Cilengitide dans la glomérulosclérose segmentaire focale

kidney

EspeRare explore le potentiel thérapeutique de Cilengitide dans la glomérulosclérose segmentaire focale (FSGS), une maladie rénale rare et mortelle. Le Cilengitide est une molécule candidate thérapeutique, développée par le laboratoire pharmaceutique Merck Serono. Il est le premier inhibiteur des intégrines αvβ3 de sa classe à atteindre la phase III du développement clinique dans des indications anticancéreuses. Le développement de cette molécule thérapeutique a été arrêté en 2013 en phase III en raison de la non-atteinte du critère d'efficacité de Cilengitide dans le cancer. Cela étant des données scientifiques dans la glomérulosclérose segmentaire focale indiquent que l’inhibition de l’intégrine αvβ3 pourrait moduler les processus pathologiques caractérisés par une motilité inappropriée des podocytes dans cette maladie rénale rare. En collaboration avec le professeur Moin Saleem de l’Université de Bristol, EspeRare mène des travaux de recherche sur le potentiel thérapeutique du Cilengitide dans des modèles expérimentaux d’activation et de motilité des podocytes. Si un tel mécanisme est avéré, il pourrait réduire la protéinurie et permettre de ralentir ou de stopper le déclin de la fonction rénale et l’évolution vers une insuffisance rénale terminale. C'est pourquoi le Cilengitide s’avère un candidat thérapeutique prometteur pour les patients atteints de FSGS.

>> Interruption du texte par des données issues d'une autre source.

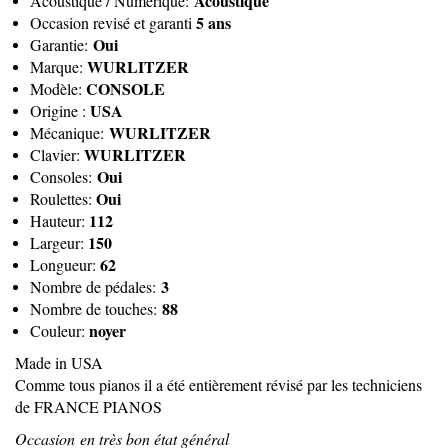
Acoustique
Acoustique / Numérique:
5 ans
Occasion revisé et garanti
Oui
Garantie:
WURLITZER
Marque:
CONSOLE
Modèle:
USA
Origine :
WURLITZER
Mécanique:
WURLITZER
Clavier:
Oui
Consoles:
Oui
Roulettes:
112
Hauteur:
150
Largeur:
62
Longueur:
3
Nombre de pédales:
88
Nombre de touches:
noyer
Couleur:
Made in USA
Comme tous pianos il a été entièrement révisé par les techniciens
de FRANCE PIANOS
Occasion en très bon état général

A propos de la glomérulosclérose segmentaire focale

  • La glomérulosclérose segmentaire focale (FSGS) est une forme rare de syndrome néphrotique qui touche les enfants et les adultes avec des pics à 6-8 ans et 20-30 ans respectivement. L’espérance de vie d’un enfant de 10 ans sous hémodialyse est malheureusement considérablement réduite en raison d’une insuffisance rénale terminale.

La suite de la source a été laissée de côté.